EP Performance Results
Here, I will compare the performance of my CUDA implementation to the original OpenMP version. The tests were run in the same computer. Some parameters of these runs can be seen below:
Utilized hardware and software:
- Intel Core 2 Duo E8500 (3,16 GHz, FSB 1333 MHz, 6 MB Cache)
- OCZ Reaper HPC Edition 4GB (2048MB x 2) DDR2 1066 MHz
- XFX GeForce GTX 280 1024MB DDR3 XXX (GX-280N-ZDDU) (670 MHz, 1024MB DDR3@2500MHz)
- Ubuntu Linux 9.04 32 bits
- CUDA Driver 2.3 (190.18 Beta)
- nvcc compiler for the CUDA version, gcc 4.3.1 for the OpenMP version, both with -O2
Figure 1. Time comparison between the CUDA and OpenMP versions of EP benchmark.
We can see the time results of both versions in Figure 1. The presented results have a 95% confidence interval. The horizontal axis represents the different instances (classes) of the EP benchmark. The left vertical axis presents the time in seconds and the right vertical axis, the speedup. As we can see, even with OpenMP using both cores of the CPU, the CUDA version is much faster. The greater the size of the instance, the greater is the speedup. This happens because we have more computation on the GPU but the same amount of memory. With this, the overhead of memory transfer is absorbed by the computation time. This can be seen in Figure 2.Figure 2. Million operations per second comparison between the CUDA and OpenMP versions of EP benchmark.

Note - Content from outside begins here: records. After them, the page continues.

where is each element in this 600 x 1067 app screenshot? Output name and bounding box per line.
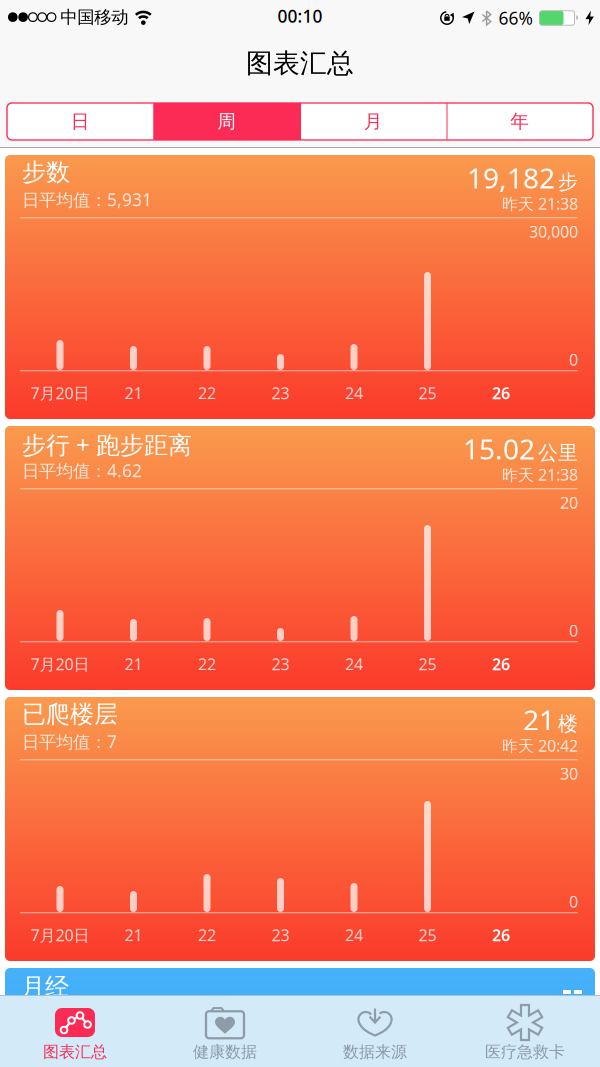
staticText: 26 (492, 654, 510, 675)
staticText: 日平均值：4.62 (22, 459, 142, 482)
staticText: 图表汇总 (246, 47, 354, 80)
staticText: 7月20日 (30, 382, 90, 404)
staticText: 23 (272, 382, 290, 404)
staticText: 日平均值：5,931 (22, 188, 152, 211)
staticText: 0 (569, 620, 578, 641)
staticText: 22 (198, 382, 216, 404)
button[interactable]: 数据来源 (300, 996, 450, 1067)
staticText: 21 (124, 924, 142, 946)
staticText: 24 (345, 924, 363, 946)
button[interactable]: 月经 (5, 968, 595, 1067)
staticText: 21 (523, 701, 555, 738)
button[interactable]: 年 (446, 103, 593, 140)
staticText: 中国移动 (60, 6, 128, 28)
staticText: 0 (569, 349, 578, 370)
staticText: 26 (492, 924, 510, 946)
staticText: 步数 (22, 158, 70, 187)
button[interactable]: 医疗急救卡 (450, 996, 600, 1067)
staticText: 昨天 21:38 (502, 193, 578, 214)
button[interactable]: 图表汇总 (0, 996, 150, 1067)
staticText: 19,182 (467, 159, 555, 196)
button[interactable]: 日 (7, 103, 154, 140)
staticText: 步行 + 跑步距离 (22, 428, 192, 460)
staticText: 已爬楼层 (22, 700, 118, 729)
staticText: 7月20日 (30, 924, 90, 946)
staticText: 7月20日 (30, 654, 90, 675)
staticText: 21 (124, 654, 142, 675)
button[interactable]: 步数 (5, 155, 595, 419)
staticText: 22 (198, 924, 216, 946)
staticText: 26 (492, 382, 510, 404)
staticText: 公里 (538, 441, 578, 465)
staticText: 25 (418, 924, 436, 946)
staticText: 24 (345, 654, 363, 675)
staticText: 月经 (21, 972, 69, 1002)
staticText: 66% (498, 6, 532, 30)
staticText: 21 (124, 382, 142, 404)
staticText: 医疗急救卡 (485, 1042, 565, 1062)
staticText: 图表汇总 (43, 1042, 107, 1062)
staticText: 楼 (558, 712, 578, 736)
staticText: 30 (560, 763, 578, 784)
staticText: 昨天 21:38 (502, 464, 578, 485)
staticText: 日平均值：7 (22, 730, 117, 753)
staticText: 数据来源 (343, 1042, 407, 1062)
button[interactable]: 健康数据 (150, 996, 300, 1067)
staticText: 步 (558, 170, 578, 194)
staticText: 月 (364, 110, 383, 133)
staticText: 15.02 (463, 430, 535, 467)
staticText: 健康数据 (193, 1042, 257, 1062)
button[interactable]: 已爬楼层 (5, 697, 595, 961)
staticText: 22 (198, 654, 216, 675)
staticText: 23 (272, 924, 290, 946)
staticText: 昨天 20:42 (502, 735, 578, 756)
staticText: 30,000 (529, 221, 578, 242)
button[interactable]: 步行 + 跑步距离 (5, 426, 595, 690)
staticText: 20 (560, 492, 578, 513)
staticText: 23 (272, 654, 290, 675)
staticText: 日 (71, 110, 90, 133)
staticText: 年 (510, 110, 529, 133)
button[interactable]: 周 (154, 103, 300, 140)
button[interactable]: 月 (300, 103, 446, 140)
staticText: 24 (345, 382, 363, 404)
staticText: 25 (418, 654, 436, 675)
staticText: 25 (418, 382, 436, 404)
staticText: 00:10 (278, 4, 322, 28)
staticText: 周 (217, 110, 236, 133)
staticText: 0 (569, 891, 578, 912)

Figure 2 presents the random numbers' generation throughput of both versions. The left vertical axis presents this in million operations per second. As we can see, the throughput of the OpenMP version is almost constant. This happens because it is already using all possible hardware in the host. The throughput of the CUDA version increases due to the absorption of the memory transfer overheads by the increase in computation time.
The EP benchmark showed us that it is possible to increase the performance of a parallel benchmark with CUDA even when having strong dependencies on double precision floating point instructions. The nature of the benchmark helped this because the computations are mostly independent of each other, the memory constraints could be circumvented by the reutilization of the allocated arrays, and there was enough computation to be done in the device.